We should try it out.

Almost. Forward mapping to SNOMED. The way it would work is that we take a top-level ICD10, follow the mapping to the SNOMEDs (could be more than one). All their children would go into these bucket of concepts. Going back to ICD10 is a bad idea, since all mappings are unidirectional.

That’s pretty much the case. However, there are tons of SNOMEDs which have no equivalence in ICD10. ICD10 is smaller.

Precisely. And it would be arbitrary, because any one SNOMED legitimately could be a child of more than one ICD10-derived category. But we’d need to pick which category gets the higher precedence. Usually, this would be the less common one. We could try to derive that from the data.

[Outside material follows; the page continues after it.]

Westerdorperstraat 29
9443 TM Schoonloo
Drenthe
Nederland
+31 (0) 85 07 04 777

I agree. Want to give it a shot together? The result would be a pretty useful automatic “Table 1” generation package.


(Katy Sadowski) #13

Forward mapping to SNOMED. The way it would work is that we take a top-level ICD10, follow the mapping to the SNOMEDs (could be more than one).

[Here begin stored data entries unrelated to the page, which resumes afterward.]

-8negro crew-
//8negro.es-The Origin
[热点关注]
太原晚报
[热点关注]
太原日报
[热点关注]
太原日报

Aha, yes, this is much simpler as well. Good to know the reverse is inadvisable.

I agree. Want to give it a shot together? The result would be a pretty useful automatic “Table 1” generation package.

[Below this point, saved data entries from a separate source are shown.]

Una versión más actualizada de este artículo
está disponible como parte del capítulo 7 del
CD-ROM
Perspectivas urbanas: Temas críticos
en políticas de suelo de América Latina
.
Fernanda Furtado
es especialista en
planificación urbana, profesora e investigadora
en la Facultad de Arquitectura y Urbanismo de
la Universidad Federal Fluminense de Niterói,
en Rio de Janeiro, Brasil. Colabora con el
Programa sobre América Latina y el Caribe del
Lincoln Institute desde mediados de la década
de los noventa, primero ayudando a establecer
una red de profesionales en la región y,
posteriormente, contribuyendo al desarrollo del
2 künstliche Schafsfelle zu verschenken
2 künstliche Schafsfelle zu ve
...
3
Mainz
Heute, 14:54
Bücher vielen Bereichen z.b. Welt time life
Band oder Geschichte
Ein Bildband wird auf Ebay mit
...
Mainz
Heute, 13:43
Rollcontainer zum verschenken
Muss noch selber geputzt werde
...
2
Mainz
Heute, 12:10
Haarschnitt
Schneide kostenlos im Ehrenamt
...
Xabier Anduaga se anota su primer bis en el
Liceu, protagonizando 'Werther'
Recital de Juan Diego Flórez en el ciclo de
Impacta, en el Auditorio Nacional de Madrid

I’m in! I ran a couple of checks to get a sense of the scale. Among SNOMEDs that fit into an ICD10-derived category, 158/1431 map to multiple categories, which seems pretty reasonable to adjudicate by hand:

select 
    c2.concept_id,
    c2.concept_name,
    c2.concept_code,
    count(distinct c.concept_id)
from omop.concept c
    left join omop.concept_relationship cr on cr.concept_id_1 = c.concept_id
	    and cr.relationship_id = 'Maps to'
    left join omop.concept c2 on c2.concept_id = cr.concept_id_2
where c.concept_class_id in ('3-char billing code', '3-char nonbill code')
    and c.domain_id = 'Condition'
    and c.vocabulary_id = 'ICD10CM'
    and c.invalid_reason is null
group by 1,2,3

However, the issue you mention about not all SNOMEDs mapping to ICD10 is more problematic (12150/156270 standard condition concepts don’t fit into one of the ICD10-derived categories; see query below). Making a manual mapping for this will be quite an undertaking…do you think there’s some way to leverage the SNOMED hierarchy to make this more manageable? One possible approach would be to do this mapping just for the codes that appear most frequently in one’s local condition_occurrence table - but of course that’s not ideal as it’s not generalizable. LMK your thoughts!

with 

icd_categories as (
	select distinct 
		c2.concept_id
	from omop.concept c1
		join omop.concept_relationship cr on cr.concept_id_1 = c1.concept_id
			and cr.relationship_id = 'Maps to'
		join omop.concept c2 on c2.concept_id = cr.concept_id_2
	where c1.concept_class_id in ('3-char billing code', '3-char nonbill code')
		and c1.vocabulary_id = 'ICD10CM'
        and c1.domain_id = 'Condition'
		and c1.invalid_reason is null
),

mapped as (
	select 
		distinct c.concept_id
	from omop.concept c
		join omop.concept_ancestor ca on ca.descendant_concept_id = c.concept_id
		join icd_categories on icd_categories.concept_id = ca.ancestor_concept_id
)

select
	mapped.concept_id is not null as maps_to_icd10_category,
	count(distinct c.concept_id)
from omop.concept c
	left join mapped on mapped.concept_id = c.concept_id
where c.domain_id = 'Condition'
	and c.standard_concept = 'S'
	and c.invalid_reason is null
group by 1

FYI - my counts may be a bit off as we’re a few vocab releases behind.